Cardiostimulatory/Inotropic Drugs

• Beta-agonists, PDE inhibitors, and digoxin are used in these cases.

Sympathomimetics

• Mimic sympathetic effects by stimulating beta-adrenoceptors.
• Used only for acute, not chronic, heart failure. Types include Dopamine/Dobutamine.
• Dopamine is used in low doses to cause systemic vasodilation and in high doses for α₁-mediated vasoconstriction.
• Dobutamine primarily acts on β₁-adrenoceptors, increasing cardiac output and reducing preload, but can be arrhythmogenic and has a short half-life.

Inodilators – Phosphodiesterase (PDE3) Inhibitors

• Increase cAMP in the heart and vasculature.
• Cause systemic vasodilation, mild-to-moderate positive inotropy, and tachycardia.
• Used only for acute heart failure and increase mortality and arrhythmogenic potential in chronic failure. Drugs including Milrinone and Inamrinone are examples.

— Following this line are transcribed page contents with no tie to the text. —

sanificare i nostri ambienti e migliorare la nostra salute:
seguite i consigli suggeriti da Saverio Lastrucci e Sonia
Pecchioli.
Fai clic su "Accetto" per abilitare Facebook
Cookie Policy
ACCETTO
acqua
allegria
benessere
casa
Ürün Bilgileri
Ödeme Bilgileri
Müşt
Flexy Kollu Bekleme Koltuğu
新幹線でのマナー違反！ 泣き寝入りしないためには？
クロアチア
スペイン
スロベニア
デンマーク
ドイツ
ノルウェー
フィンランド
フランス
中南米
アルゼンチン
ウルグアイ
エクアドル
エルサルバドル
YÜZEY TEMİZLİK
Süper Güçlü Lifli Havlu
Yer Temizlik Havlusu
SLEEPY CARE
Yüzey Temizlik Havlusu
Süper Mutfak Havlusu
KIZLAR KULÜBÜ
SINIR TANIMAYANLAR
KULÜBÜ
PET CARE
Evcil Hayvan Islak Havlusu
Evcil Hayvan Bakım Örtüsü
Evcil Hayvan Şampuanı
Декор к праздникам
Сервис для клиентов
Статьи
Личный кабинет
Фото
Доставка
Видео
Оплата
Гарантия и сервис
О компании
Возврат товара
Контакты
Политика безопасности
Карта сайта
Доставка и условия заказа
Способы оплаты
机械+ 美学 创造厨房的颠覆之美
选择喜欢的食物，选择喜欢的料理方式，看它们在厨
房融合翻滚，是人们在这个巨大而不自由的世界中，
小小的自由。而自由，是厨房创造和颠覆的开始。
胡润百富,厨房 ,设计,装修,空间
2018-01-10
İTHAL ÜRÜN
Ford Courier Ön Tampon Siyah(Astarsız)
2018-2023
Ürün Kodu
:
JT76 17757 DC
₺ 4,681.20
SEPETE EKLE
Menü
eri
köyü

Cardiac Glycosides (Digoxin)

• Inhibit Na+/K+-ATPase, leading to intracellular Ca++ increase, enhancing inotropy, and increasing ejection fraction.
• Decrease heart rate (parasympathomimetic effect).
• Inhibit sympathetic activity.
• Low therapeutic index; easily toxic.

Pharmacokinetics

• Digoxin has a half-life of 40 hours and requires renal elimination.
• Digitalization (reaching steady state without loading doses) takes 5-7 days.
• Renal function and lean body mass are crucial considerations.
• Digoxin toxicity is increased by low potassium, low magnesium, and high calcium.

SGLT2 Inhibitors

• Lower blood glucose by inhibiting SGLT2.
• Increase urinary glucose excretion.
• Cause natriuresis, diuresis, and lower arterial pressure, without increasing heart rate.
• Clinical trials show benefits for HFpEF (with or without diabetes) and in patients with mildly reduced ejection fractions (HFmrEF). These generally improve diastolic stiffness and diastolic function.

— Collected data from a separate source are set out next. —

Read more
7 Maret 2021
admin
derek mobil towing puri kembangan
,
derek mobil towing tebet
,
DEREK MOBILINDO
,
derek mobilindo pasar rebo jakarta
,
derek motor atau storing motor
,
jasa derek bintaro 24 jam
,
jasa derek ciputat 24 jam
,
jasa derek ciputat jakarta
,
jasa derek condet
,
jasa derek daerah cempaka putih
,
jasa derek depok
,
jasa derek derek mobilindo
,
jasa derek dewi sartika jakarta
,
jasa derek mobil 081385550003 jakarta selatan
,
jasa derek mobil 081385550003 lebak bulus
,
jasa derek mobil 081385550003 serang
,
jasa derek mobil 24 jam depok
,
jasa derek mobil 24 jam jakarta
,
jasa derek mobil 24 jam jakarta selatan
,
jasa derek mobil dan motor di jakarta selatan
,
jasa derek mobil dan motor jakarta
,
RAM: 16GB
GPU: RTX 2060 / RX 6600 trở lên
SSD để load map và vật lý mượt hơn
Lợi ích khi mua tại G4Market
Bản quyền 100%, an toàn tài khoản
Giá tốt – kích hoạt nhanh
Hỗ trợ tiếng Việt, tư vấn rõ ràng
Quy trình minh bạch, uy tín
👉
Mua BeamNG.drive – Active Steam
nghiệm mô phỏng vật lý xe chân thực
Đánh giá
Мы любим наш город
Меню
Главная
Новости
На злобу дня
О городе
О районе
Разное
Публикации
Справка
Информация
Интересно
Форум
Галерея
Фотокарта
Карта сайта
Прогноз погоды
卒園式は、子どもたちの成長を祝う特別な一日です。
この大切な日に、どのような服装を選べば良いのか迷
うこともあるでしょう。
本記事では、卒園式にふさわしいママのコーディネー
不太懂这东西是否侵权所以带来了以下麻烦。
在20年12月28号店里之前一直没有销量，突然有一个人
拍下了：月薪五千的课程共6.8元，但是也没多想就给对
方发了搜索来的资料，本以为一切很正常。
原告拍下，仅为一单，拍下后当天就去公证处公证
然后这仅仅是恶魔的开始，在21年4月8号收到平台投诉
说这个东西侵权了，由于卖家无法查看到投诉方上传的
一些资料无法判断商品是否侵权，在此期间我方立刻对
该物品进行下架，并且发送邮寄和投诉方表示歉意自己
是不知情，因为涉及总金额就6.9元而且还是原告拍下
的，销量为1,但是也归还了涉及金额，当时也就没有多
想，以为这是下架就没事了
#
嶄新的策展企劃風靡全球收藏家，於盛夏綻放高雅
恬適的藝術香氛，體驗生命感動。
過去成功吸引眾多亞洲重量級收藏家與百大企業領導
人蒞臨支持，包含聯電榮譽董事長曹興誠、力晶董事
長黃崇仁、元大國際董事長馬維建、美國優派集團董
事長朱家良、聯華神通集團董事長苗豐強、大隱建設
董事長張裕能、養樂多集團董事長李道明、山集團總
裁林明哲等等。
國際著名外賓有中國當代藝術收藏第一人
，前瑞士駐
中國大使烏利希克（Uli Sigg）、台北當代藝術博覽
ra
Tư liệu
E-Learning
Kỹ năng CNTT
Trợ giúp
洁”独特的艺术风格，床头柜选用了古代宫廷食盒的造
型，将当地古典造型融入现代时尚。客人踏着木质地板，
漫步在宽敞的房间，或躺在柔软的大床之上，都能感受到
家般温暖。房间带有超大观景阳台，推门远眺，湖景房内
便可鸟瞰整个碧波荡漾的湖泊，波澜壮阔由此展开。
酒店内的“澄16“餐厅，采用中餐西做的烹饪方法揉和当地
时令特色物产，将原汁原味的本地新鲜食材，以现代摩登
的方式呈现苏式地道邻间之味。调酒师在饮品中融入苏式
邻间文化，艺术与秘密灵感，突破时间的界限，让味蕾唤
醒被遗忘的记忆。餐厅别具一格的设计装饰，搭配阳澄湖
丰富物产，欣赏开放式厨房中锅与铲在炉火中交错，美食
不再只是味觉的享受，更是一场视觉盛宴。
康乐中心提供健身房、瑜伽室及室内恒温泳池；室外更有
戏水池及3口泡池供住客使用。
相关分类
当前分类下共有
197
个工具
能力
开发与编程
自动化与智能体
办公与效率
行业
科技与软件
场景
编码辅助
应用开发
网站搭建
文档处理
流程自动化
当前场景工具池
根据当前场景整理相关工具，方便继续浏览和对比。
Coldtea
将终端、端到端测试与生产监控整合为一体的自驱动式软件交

Acute vs. Chronic Therapy in HFrEF

• Acute systolic failure: Loop diuretics, arterial and mixed vasodilators, PDE inhibitors, and sympathomimetics (beta agonists).
• Chronic systolic failure: Diuretics, ACEIs, ARBs, ARNI, newer beta-blockers, and SGLT2 inhibitors.

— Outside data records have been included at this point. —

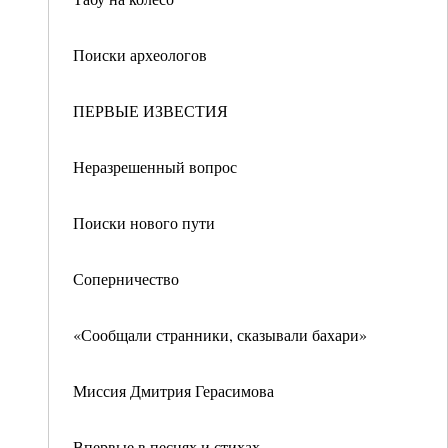
Поиски археологов
ПЕРВЫЕ ИЗВЕСТИЯ
Неразрешенный вопрос
Поиски нового пути
Соперничество
«Сообщали странники, сказывали бахари»
Миссия Дмитрия Герасимова
Впервые в песнях и стихах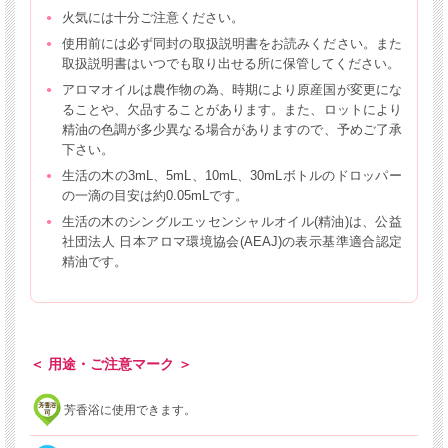
火気には十分ご注意ください。
使用前には必ず同封の取扱説明書をお読みください。また
取扱説明書はいつでも取り出せる所に保管してください。
アロマオイルは農作物の為、時期により原産国が変更にな
ることや、欠品することがあります。また、ロットにより
精油の色調が多少異なる場合がありますので、予めご了承
下さい。
生活の木の3mL、5mL、10mL、30mLボトルのドロッパー
の一滴の目安は約0.05mLです。
生活の木のシングルエッセンシャルオイル(精油)は、公益
社団法人 日本アロマ環境協会(AEAJ)の表示基準適合認定
精油です。
＜ 用途・ご注意マーク ＞
芳香浴に使用できます。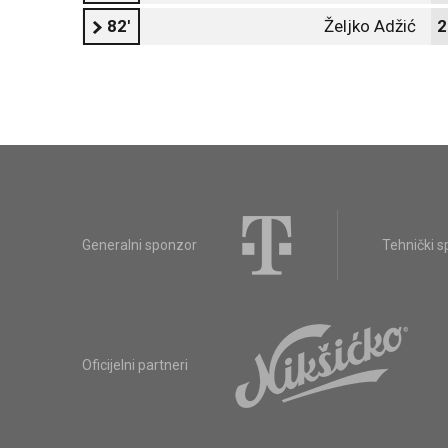
82'
Željko Adžić
2
Generalni sponzor
Tehnički 
Oficijelni partneri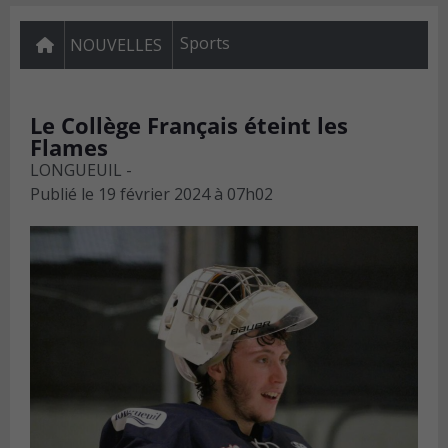
Sports
NOUVELLES
Le Collège Français éteint les
Flames
LONGUEUIL -
Publié le
19 février 2024 à 07h02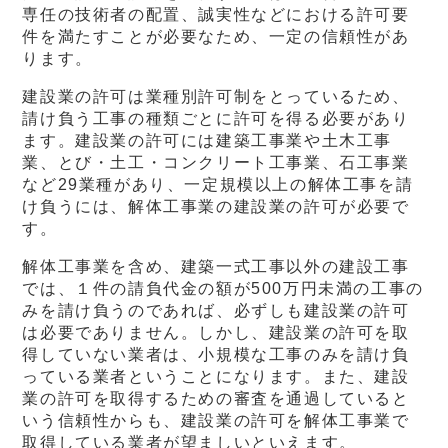
専任の技術者の配置、誠実性などにおける許可要
件を満たすことが必要なため、一定の信頼性があ
ります。
建設業の許可は業種別許可制をとっているため、
請け負う工事の種類ごとに許可を得る必要があり
ます。建設業の許可には建築工事業や土木工事
業、とび・土工・コンクリート工事業、石工事業
など29業種があり、一定規模以上の解体工事を請
け負うには、解体工事業の建設業の許可が必要で
す。
解体工事業を含め、建築一式工事以外の建設工事
では、１件の請負代金の額が500万円未満の工事の
みを請け負うのであれば、必ずしも建設業の許可
は必要でありません。しかし、建設業の許可を取
得していない業者は、小規模な工事のみを請け負
っている業者ということになります。また、建設
業の許可を取得するための審査を通過していると
いう信頼性からも、建設業の許可を解体工事業で
取得している業者が望ましいといえます。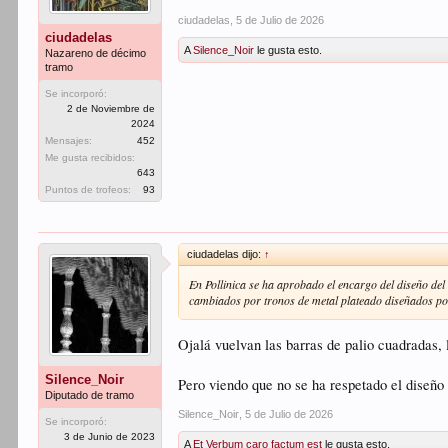
ciudadelas
,
5 de Julio de 2026
ciudadelas
A
Silence_Noir
le gusta esto.
Nazareno de décimo
tramo
Se incorporó:
2 de Noviembre de
2024
Mensajes:
452
Me gusta recibidos:
643
Puntos de trofeos:
93
ciudadelas dijo:
↑
En Pollinica se ha aprobado el encargo del diseño de
cambiados por tronos de metal plateado diseñados po
Ojalá vuelvan las barras de palio cuadradas, 
Silence_Noir
Pero viendo que no se ha respetado el diseño 
Diputado de tramo
Silence_Noir
,
5 de Julio de 2026
Se incorporó:
3 de Junio de 2023
A
Et Verbum caro factum est
le gusta esto.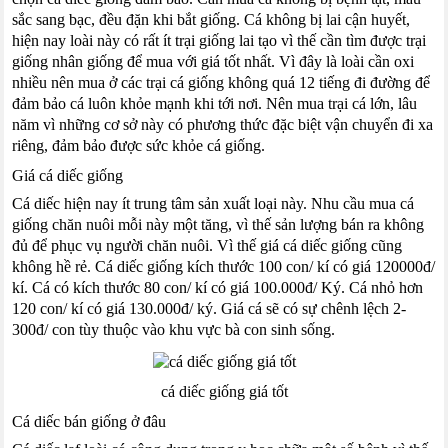
sắc sang bạc, đều đặn khi bắt giống. Cá không bị lai cận huyết,
hiện nay loài này có rất ít trại giống lai tạo vì thế cần tìm được trại
giống nhân giống để mua với giá tốt nhất. Vì đây là loài cần oxi
nhiều nên mua ở các trại cá giống không quá 12 tiếng đi đường để
đảm bảo cá luôn khỏe mạnh khi tới nơi. Nên mua trại cá lớn, lâu
năm vì những cơ sở này có phương thức đặc biệt vận chuyển đi xa
riêng, đảm bảo được sức khỏe cá giống.
Giá cá diếc giống
Cá diếc hiện nay ít trung tâm sản xuất loại này. Nhu cầu mua cá
giống chăn nuôi mỗi này một tăng, vì thế sản lượng bán ra không
đủ để phục vụ người chăn nuôi. Vì thế giá cá diếc giống cũng
không hề rẻ. Cá diếc giống kích thước 100 con/ kí có giá 120000đ/
kí. Cá có kích thước 80 con/ kí có giá 100.000đ/ Ký. Cá nhỏ hơn
120 con/ kí có giá 130.000đ/ ký. Giá cá sẽ có sự chênh lệch 2-
300đ/ con tùy thuộc vào khu vực bà con sinh sống.
cá diếc giống giá tốt
Cá diếc bán giống ở đâu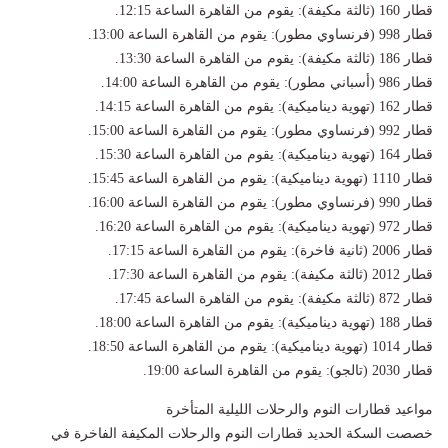
قطار 160 (ثالثة مكيفة): يقوم من القاهرة الساعة 12:15.
قطار 998 (فرنساوي مطور): يقوم من القاهرة الساعة 13:00.
قطار 186 (ثالثة مكيفة): يقوم من القاهرة الساعة 13:30.
قطار 986 (أسباني مطور): يقوم من القاهرة الساعة 14:00.
قطار 162 (تهوية ديناميكية): يقوم من القاهرة الساعة 14:15.
قطار 992 (فرنساوي مطور): يقوم من القاهرة الساعة 15:00.
قطار 164 (تهوية ديناميكية): يقوم من القاهرة الساعة 15:30.
قطار 1110 (تهوية ديناميكية): يقوم من القاهرة الساعة 15:45.
قطار 990 (فرنساوي مطور): يقوم من القاهرة الساعة 16:00.
قطار 972 (تهوية ديناميكية): يقوم من القاهرة الساعة 16:20.
قطار 2006 (ثانية فاخرة): يقوم من القاهرة الساعة 17:15.
قطار 2012 (ثالثة مكيفة): يقوم من القاهرة الساعة 17:30.
قطار 872 (ثالثة مكيفة): يقوم من القاهرة الساعة 17:45.
قطار 188 (تهوية ديناميكية): يقوم من القاهرة الساعة 18:00.
قطار 1014 (تهوية ديناميكية): يقوم من القاهرة الساعة 18:50.
قطار 2030 (تالجو): يقوم من القاهرة الساعة 19:00.
مواعيد قطارات النوم والرحلات الليلية المتأخرة
خصصت السكة الحديد قطارات النوم والرحلات المكيفة الفاخرة في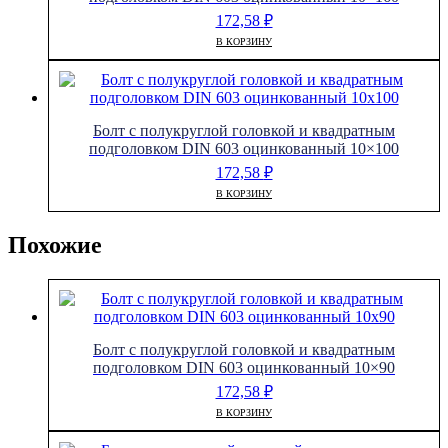
172,58
₽
В КОРЗИНУ
Болт с полукруглой головкой и квадратным
подголовком DIN 603 оцинкованный 10×100
172,58
₽
В КОРЗИНУ
Похожие
Болт с полукруглой головкой и квадратным
подголовком DIN 603 оцинкованный 10×90
172,58
₽
В КОРЗИНУ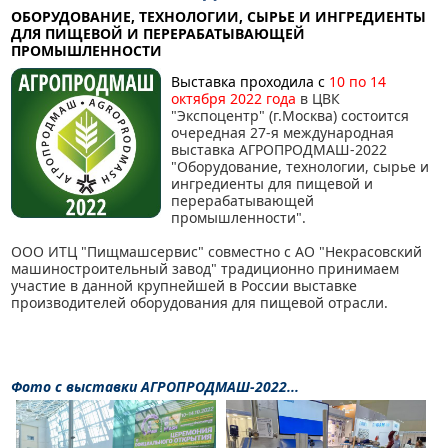
ОБОРУДОВАНИЕ, ТЕХНОЛОГИИ, СЫРЬЕ И ИНГРЕДИЕНТЫ
ДЛЯ ПИЩЕВОЙ И ПЕРЕРАБАТЫВАЮЩЕЙ
ПРОМЫШЛЕННОСТИ
Выставка проходила с
10 по 14
октября 2022 года
в ЦВК
"Экспоцентр" (г.Москва) состоится
очередная 27-я международная
выставка АГРОПРОДМАШ-2022
"Оборудование, технологии, сырье и
ингредиенты для пищевой и
перерабатывающей
промышленности".
ООО ИТЦ "Пищмашсервис" совместно с АО "Некрасовский
машиностроительный завод" традиционно принимаем
участие в данной крупнейшей в России выставке
производителей оборудования для пищевой отрасли.
Фото с выставки АГРОПРОДМАШ-2022...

HFpEF: Drug Treatment Guidelines

• No clearly defined guidelines; treatment focuses on comorbidities. Common drugs include: beta-blockers, calcium-channel blockers (e.g., verapamil), SGLT2 inhibitors, aldosterone receptor antagonists, and diuretics if necessary for severe edema. Also, K+-sparing diuretics are key.